Education’s Greatest Challenge is Chronic Absenteeism

More than 6 million students nationwide missed at least 15 days of school in the 2013-14 school year, according to data collection by the U.S. Department of Education released last week. Missed school days are a predictor of high school dropout, which has been linked to poor outcomes later in life, including poverty, poor health and involvement with the criminal justice system. This is the first-ever comprehensive data collected on absenteeism and it’s a telling look into an issue many school administrators are grappling with.


While the focus on education has mainly centered on increasing test scores and improving school performance, absenteeism remains a huge challenge. It is hard for teachers to teach a student who is frequently gone. Plus, there is the challenge of designing a catch-all intervention for a group of chronically absent students when each student may have a different barrier to their attendance.


While there have traditionally been ways that schools have dealt with absences, including fines and legal consequences for juveniles and parents, the obstacles hindering students’ attendance is the root of the problem that needs to be addressed. And at first glance, those obstacles often have nothing to do with education. Transportation, lack of support at home, homelessness, chronic health issues, responsibility to financially provide for their family and many other reasons are what keeps kids from attending school regularly. Therefore, we need new and creative ways to remove those barriers for students.


The White House and the U.S. Department of Education have been promoting cross-sector systems of support for students, particularly a mentorship program called My Brother’s Keeper that is designed to reach the most vulnerable students. A parent engagement campaign was also launched last February to improve school attendance. In the MBK program, school-linked personnel serve as trained advocates to 3-5 students. They aim to form supportive relationships, identify and celebrate student’s strengths, promote their attendance every day, and connect them with the necessary supports to keep them on track and thriving.

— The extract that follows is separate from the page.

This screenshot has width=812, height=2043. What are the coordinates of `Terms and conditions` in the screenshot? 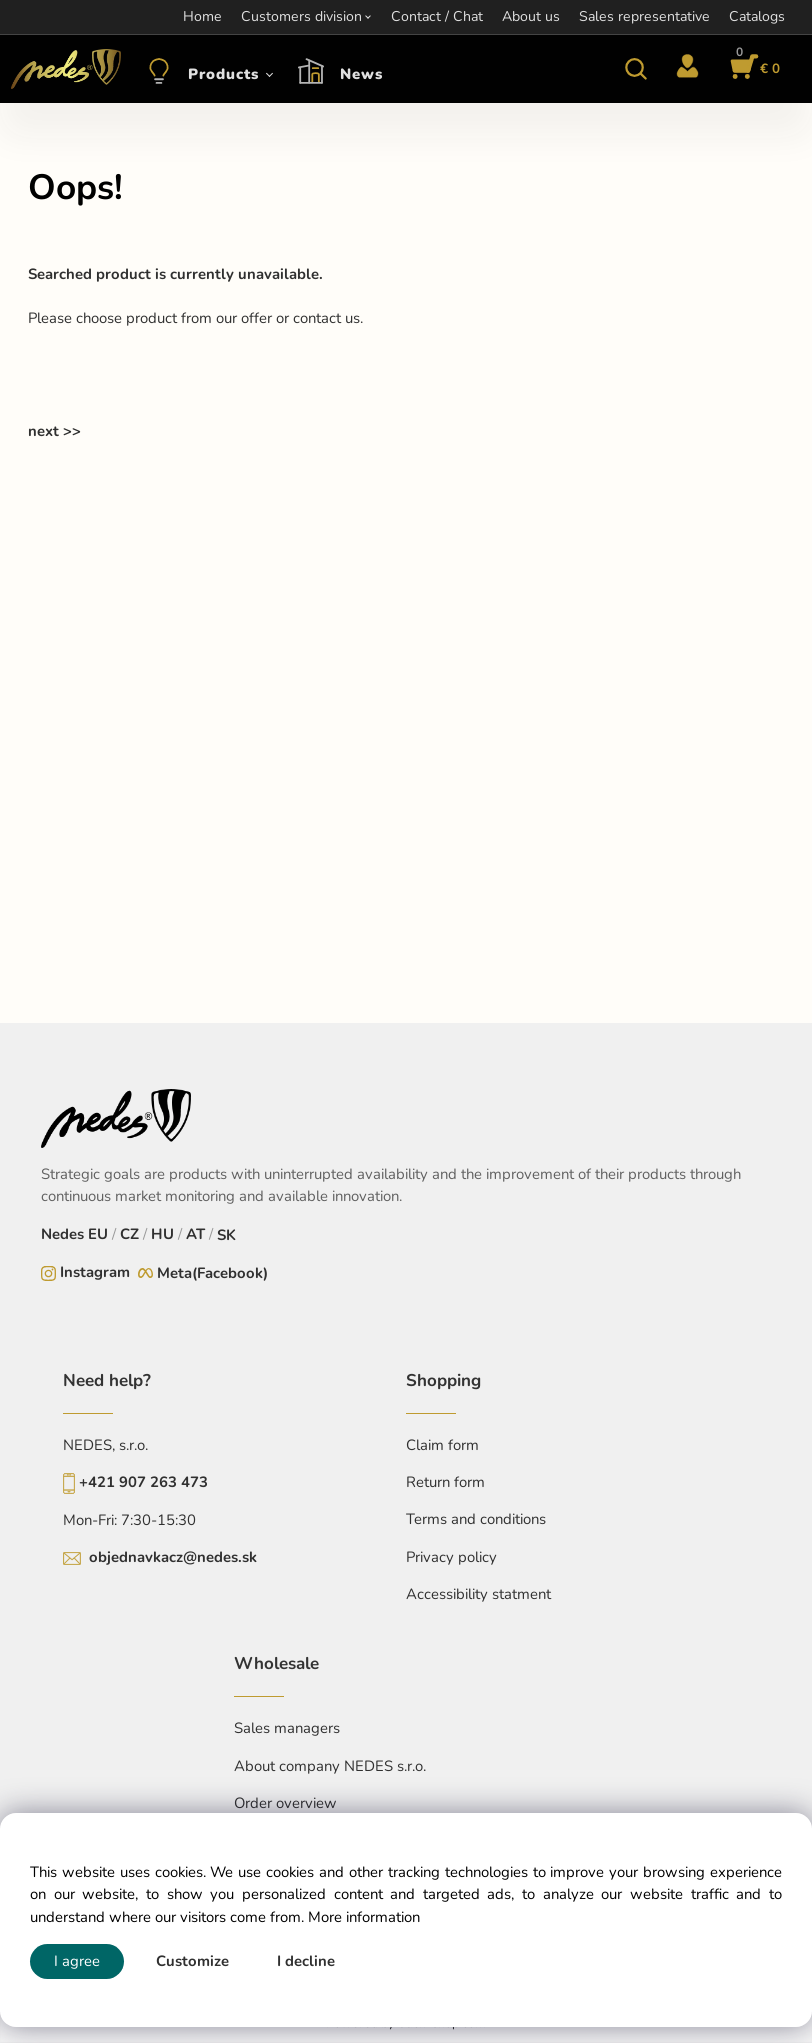 It's located at (476, 1519). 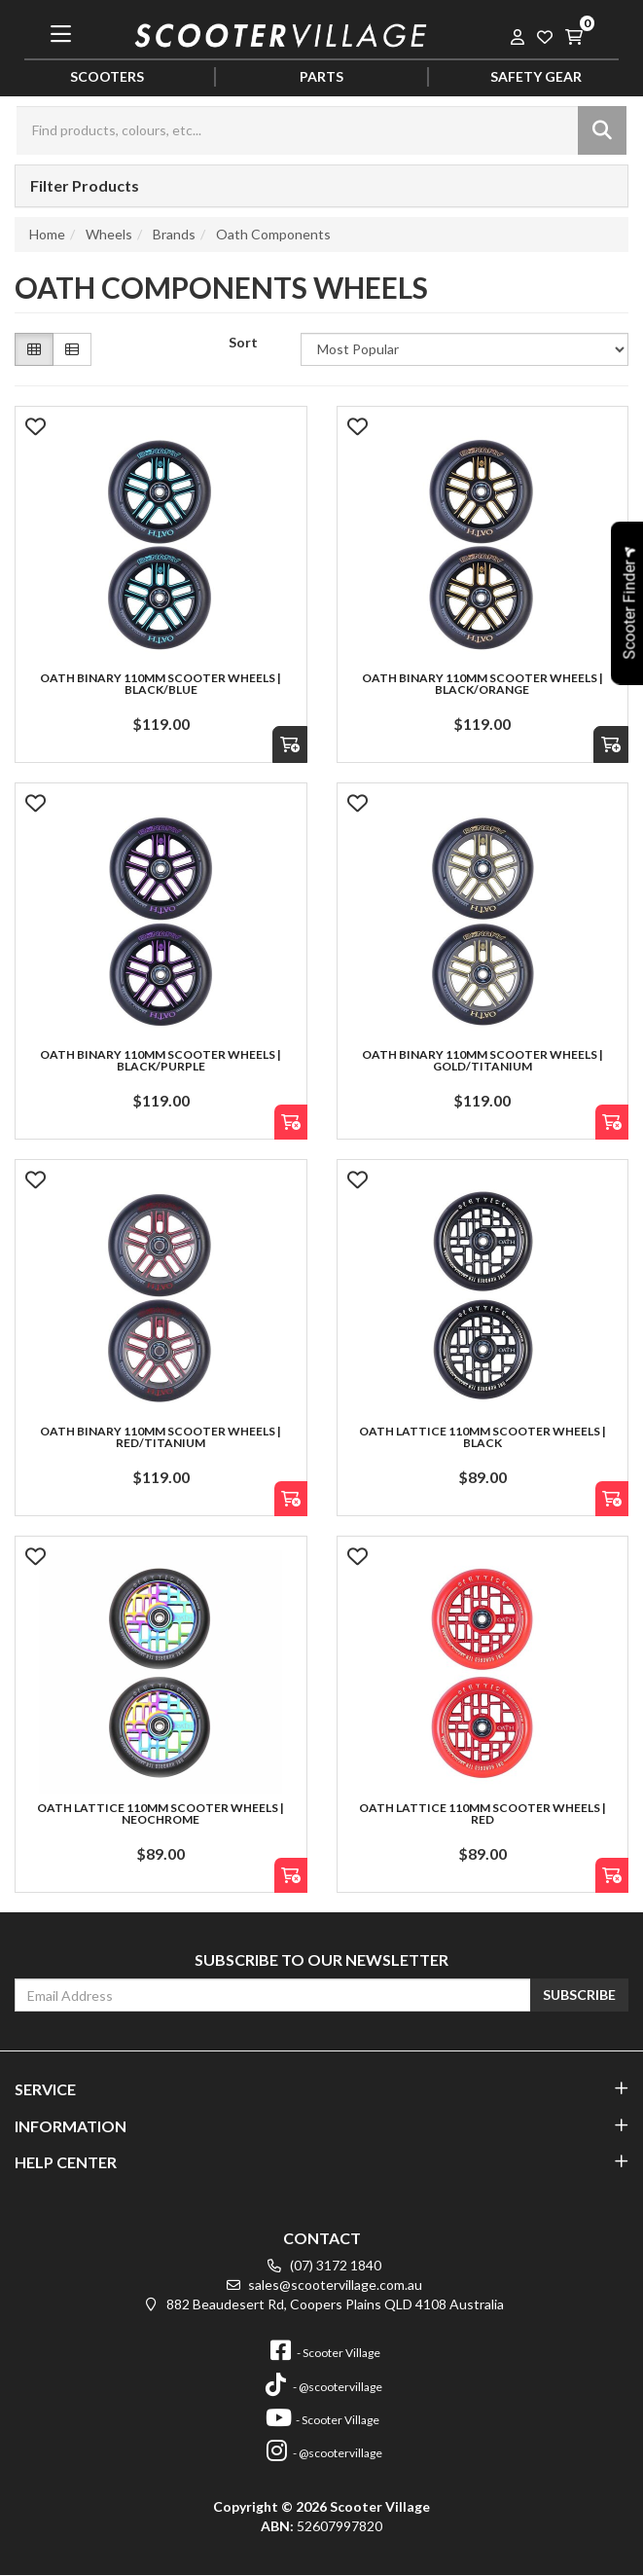 The height and width of the screenshot is (2576, 643). What do you see at coordinates (160, 1813) in the screenshot?
I see `Oath Lattice 110mm Scooter Wheels | NeoChrome` at bounding box center [160, 1813].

In addition to MBK, there are other programs that traditionally fall outside education that have shown to also have an impact on school attendance. Initiatives that address chronic health problems are one such example. An asthma home remediation program that removes irritants from children’s homes helps to improve or prevent their asthma symptoms and as a result, students’ number of missed school days decreases. The Center for Health Advancement’s Win-Win Project modeled the impact of an asthma home remediation program in Philadelphia and found that if implemented, there would be approximately 324,000 fewer days of missed school for low-income students with asthma every year. Transportation interventions have also been shown to have a positive impact on attendance. A study in Minnesota found that when students that lived more than 2 miles from school or were eligible for free or reduced lunch were provided with free public transportation passes, their absenteeism was reduced by 23%. Other interventions have been shown to improve high school graduation, such as a functional family therapy program for juvenile offenders. The Win-Win Project found that if implemented in Houston, the program would result in 42 additional high school graduates.


School administrators can’t fix chronic absenteeism alone. We need to address the non-academic needs of students before we can expect them to excel – or even show up – to classes. Cross-sector collaboration between education, public health, juvenile justice and other sectors is required to address and mitigate the challenges our children face.